India hails rocket 'cheaper than Hollywood film Gravity'

Published June 30, 2014
“I have heard about the film Gravity. I am told the cost of sending an Indian rocket to space is less than the money invested in making the Hollywood movie,” Narendra Modi said. — Photo by Reuters
“I have heard about the film Gravity. I am told the cost of sending an Indian rocket to space is less than the money invested in making the Hollywood movie,” Narendra Modi said. — Photo by Reuters

BANGALORE: Prime Minister Narendra Modi hailed India's low-cost space technology on Monday, saying a rocket which launched four foreign satellites into orbit had cost less to make than the Hollywood film “Gravity.

“India's domestically-produced Polar Satellite Launch Vehicle (PSLV) blasted off Monday morning from the southern spaceport of Sriharikota, carrying satellites from France, Germany, Canada and Singapore.

“India has the potential to be the launch service provider of the world and must work towards this goal,” Modi said from the site one month after coming to power at the head of a right-wing government.

Satellite launch industry revenues totalled $2.2 billion in 2012, according to the US Satellite Industry Association, and India is keen to expand its modest share of this market as a low-cost provider.

“I have heard about the film Gravity.
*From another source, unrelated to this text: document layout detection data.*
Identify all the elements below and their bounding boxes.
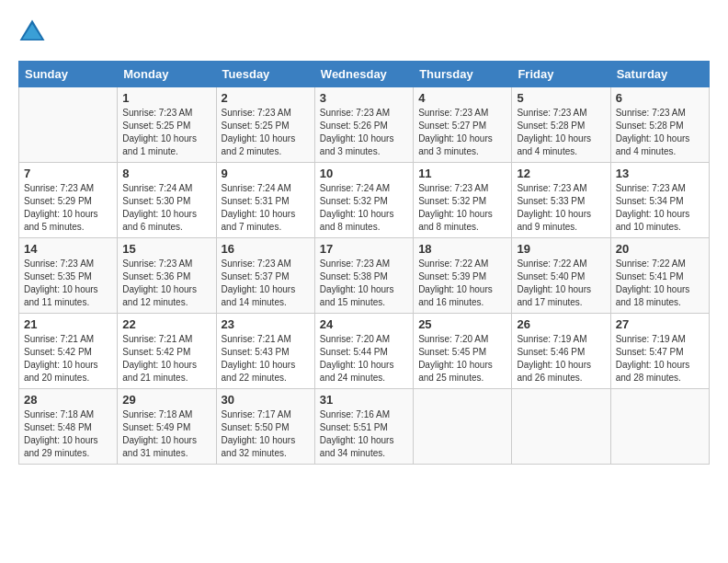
calendar-cell: 27Sunrise: 7:19 AM Sunset: 5:47 PM Dayli… — [610, 314, 709, 389]
day-number: 29 — [122, 393, 210, 407]
calendar-cell: 8Sunrise: 7:24 AM Sunset: 5:30 PM Daylig… — [118, 163, 216, 238]
calendar-cell: 21Sunrise: 7:21 AM Sunset: 5:42 PM Dayli… — [19, 314, 118, 389]
day-header-saturday: Saturday — [610, 62, 709, 87]
day-info: Sunrise: 7:24 AM Sunset: 5:30 PM Dayligh… — [122, 182, 210, 234]
calendar-cell: 16Sunrise: 7:23 AM Sunset: 5:37 PM Dayli… — [216, 238, 314, 314]
day-number: 11 — [418, 167, 506, 180]
day-info: Sunrise: 7:19 AM Sunset: 5:46 PM Dayligh… — [517, 333, 605, 385]
day-header-tuesday: Tuesday — [216, 62, 314, 87]
day-number: 8 — [122, 167, 210, 180]
day-header-thursday: Thursday — [414, 62, 512, 87]
day-info: Sunrise: 7:23 AM Sunset: 5:33 PM Dayligh… — [517, 182, 605, 234]
calendar-cell: 30Sunrise: 7:17 AM Sunset: 5:50 PM Dayli… — [216, 389, 314, 465]
day-number: 22 — [122, 317, 210, 331]
calendar-cell: 25Sunrise: 7:20 AM Sunset: 5:45 PM Dayli… — [414, 314, 512, 389]
day-number: 13 — [616, 167, 704, 180]
day-header-sunday: Sunday — [19, 62, 118, 87]
day-number: 30 — [222, 393, 310, 407]
calendar-cell: 15Sunrise: 7:23 AM Sunset: 5:36 PM Dayli… — [118, 238, 216, 314]
calendar-cell: 23Sunrise: 7:21 AM Sunset: 5:43 PM Dayli… — [216, 314, 314, 389]
page-header — [18, 18, 710, 46]
day-info: Sunrise: 7:23 AM Sunset: 5:35 PM Dayligh… — [24, 258, 112, 309]
day-number: 27 — [616, 317, 704, 331]
day-info: Sunrise: 7:23 AM Sunset: 5:25 PM Dayligh… — [122, 107, 210, 158]
calendar-cell: 20Sunrise: 7:22 AM Sunset: 5:41 PM Dayli… — [610, 238, 709, 314]
day-header-wednesday: Wednesday — [314, 62, 413, 87]
logo — [18, 18, 50, 46]
day-info: Sunrise: 7:23 AM Sunset: 5:26 PM Dayligh… — [320, 107, 408, 158]
day-info: Sunrise: 7:19 AM Sunset: 5:47 PM Dayligh… — [616, 333, 704, 385]
calendar-cell: 13Sunrise: 7:23 AM Sunset: 5:34 PM Dayli… — [610, 163, 709, 238]
day-header-friday: Friday — [512, 62, 610, 87]
day-number: 25 — [418, 317, 506, 331]
day-number: 1 — [122, 91, 210, 105]
day-info: Sunrise: 7:23 AM Sunset: 5:25 PM Dayligh… — [222, 107, 310, 158]
day-info: Sunrise: 7:21 AM Sunset: 5:42 PM Dayligh… — [122, 333, 210, 385]
calendar-cell: 10Sunrise: 7:24 AM Sunset: 5:32 PM Dayli… — [314, 163, 413, 238]
day-info: Sunrise: 7:18 AM Sunset: 5:49 PM Dayligh… — [122, 408, 210, 460]
calendar-cell: 31Sunrise: 7:16 AM Sunset: 5:51 PM Dayli… — [314, 389, 413, 465]
day-number: 23 — [222, 317, 310, 331]
day-info: Sunrise: 7:23 AM Sunset: 5:38 PM Dayligh… — [320, 258, 408, 309]
calendar-cell: 24Sunrise: 7:20 AM Sunset: 5:44 PM Dayli… — [314, 314, 413, 389]
calendar-table: SundayMondayTuesdayWednesdayThursdayFrid… — [18, 61, 710, 465]
calendar-cell: 19Sunrise: 7:22 AM Sunset: 5:40 PM Dayli… — [512, 238, 610, 314]
day-info: Sunrise: 7:23 AM Sunset: 5:27 PM Dayligh… — [418, 107, 506, 158]
day-info: Sunrise: 7:20 AM Sunset: 5:45 PM Dayligh… — [418, 333, 506, 385]
calendar-cell: 22Sunrise: 7:21 AM Sunset: 5:42 PM Dayli… — [118, 314, 216, 389]
day-info: Sunrise: 7:22 AM Sunset: 5:41 PM Dayligh… — [616, 258, 704, 309]
calendar-cell: 14Sunrise: 7:23 AM Sunset: 5:35 PM Dayli… — [19, 238, 118, 314]
week-row-3: 14Sunrise: 7:23 AM Sunset: 5:35 PM Dayli… — [19, 238, 710, 314]
calendar-header-row: SundayMondayTuesdayWednesdayThursdayFrid… — [19, 62, 710, 87]
calendar-cell: 29Sunrise: 7:18 AM Sunset: 5:49 PM Dayli… — [118, 389, 216, 465]
day-info: Sunrise: 7:20 AM Sunset: 5:44 PM Dayligh… — [320, 333, 408, 385]
day-info: Sunrise: 7:22 AM Sunset: 5:40 PM Dayligh… — [517, 258, 605, 309]
day-info: Sunrise: 7:23 AM Sunset: 5:37 PM Dayligh… — [222, 258, 310, 309]
day-number: 6 — [616, 91, 704, 105]
calendar-cell: 12Sunrise: 7:23 AM Sunset: 5:33 PM Dayli… — [512, 163, 610, 238]
day-number: 5 — [517, 91, 605, 105]
calendar-cell: 28Sunrise: 7:18 AM Sunset: 5:48 PM Dayli… — [19, 389, 118, 465]
day-header-monday: Monday — [118, 62, 216, 87]
day-number: 2 — [222, 91, 310, 105]
calendar-cell: 4Sunrise: 7:23 AM Sunset: 5:27 PM Daylig… — [414, 87, 512, 163]
day-number: 16 — [222, 242, 310, 256]
day-info: Sunrise: 7:23 AM Sunset: 5:36 PM Dayligh… — [122, 258, 210, 309]
day-number: 26 — [517, 317, 605, 331]
day-info: Sunrise: 7:24 AM Sunset: 5:31 PM Dayligh… — [222, 182, 310, 234]
day-info: Sunrise: 7:21 AM Sunset: 5:43 PM Dayligh… — [222, 333, 310, 385]
calendar-cell: 9Sunrise: 7:24 AM Sunset: 5:31 PM Daylig… — [216, 163, 314, 238]
day-info: Sunrise: 7:16 AM Sunset: 5:51 PM Dayligh… — [320, 408, 408, 460]
day-info: Sunrise: 7:23 AM Sunset: 5:28 PM Dayligh… — [517, 107, 605, 158]
day-info: Sunrise: 7:21 AM Sunset: 5:42 PM Dayligh… — [24, 333, 112, 385]
calendar-cell: 7Sunrise: 7:23 AM Sunset: 5:29 PM Daylig… — [19, 163, 118, 238]
day-number: 20 — [616, 242, 704, 256]
day-number: 21 — [24, 317, 112, 331]
calendar-cell: 2Sunrise: 7:23 AM Sunset: 5:25 PM Daylig… — [216, 87, 314, 163]
day-info: Sunrise: 7:23 AM Sunset: 5:34 PM Dayligh… — [616, 182, 704, 234]
day-number: 31 — [320, 393, 408, 407]
day-number: 28 — [24, 393, 112, 407]
week-row-5: 28Sunrise: 7:18 AM Sunset: 5:48 PM Dayli… — [19, 389, 710, 465]
day-number: 4 — [418, 91, 506, 105]
calendar-cell: 1Sunrise: 7:23 AM Sunset: 5:25 PM Daylig… — [118, 87, 216, 163]
calendar-cell: 17Sunrise: 7:23 AM Sunset: 5:38 PM Dayli… — [314, 238, 413, 314]
calendar-cell: 26Sunrise: 7:19 AM Sunset: 5:46 PM Dayli… — [512, 314, 610, 389]
logo-icon — [18, 18, 46, 46]
calendar-cell: 3Sunrise: 7:23 AM Sunset: 5:26 PM Daylig… — [314, 87, 413, 163]
calendar-cell: 5Sunrise: 7:23 AM Sunset: 5:28 PM Daylig… — [512, 87, 610, 163]
day-number: 3 — [320, 91, 408, 105]
day-number: 10 — [320, 167, 408, 180]
week-row-1: 1Sunrise: 7:23 AM Sunset: 5:25 PM Daylig… — [19, 87, 710, 163]
day-number: 17 — [320, 242, 408, 256]
week-row-4: 21Sunrise: 7:21 AM Sunset: 5:42 PM Dayli… — [19, 314, 710, 389]
day-number: 9 — [222, 167, 310, 180]
day-info: Sunrise: 7:17 AM Sunset: 5:50 PM Dayligh… — [222, 408, 310, 460]
day-info: Sunrise: 7:23 AM Sunset: 5:29 PM Dayligh… — [24, 182, 112, 234]
day-info: Sunrise: 7:23 AM Sunset: 5:28 PM Dayligh… — [616, 107, 704, 158]
day-number: 7 — [24, 167, 112, 180]
calendar-cell — [414, 389, 512, 465]
day-info: Sunrise: 7:18 AM Sunset: 5:48 PM Dayligh… — [24, 408, 112, 460]
day-number: 12 — [517, 167, 605, 180]
day-info: Sunrise: 7:24 AM Sunset: 5:32 PM Dayligh… — [320, 182, 408, 234]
I am told the cost of sending an Indian rocket to space is less than the money invested in making the Hollywood movie,” Modi added.

The budget of the British-American 3D sci-fi thriller, starring Sandra Bullock and George Clooney, was about $100 million, according to industry website IMDb.

Last year, India launched a bid to become the first Asian nation to reach Mars with a mission whose price tag was the envy of space programmes world-wide.

The total cost at 4.5 billion rupees ($73 million) was less than a sixth of the $455 million earmarked for a Mars probe launched shortly afterwards by US space agency NASA.

Experts say the secret is India's ability to copy and adapt existing space technology for its own needs, and the abundance of highly-skilled engineers who earn a fraction of their foreign counterparts' wages.

Modi said the country must be proud of its space programme, developed in the face of “great international pressure and hurdles”.

Western sanctions on India after the nation staged a nuclear weapons test in 1974 gave a major thrust to the space programme because New Delhi needed to develop its own missile technology.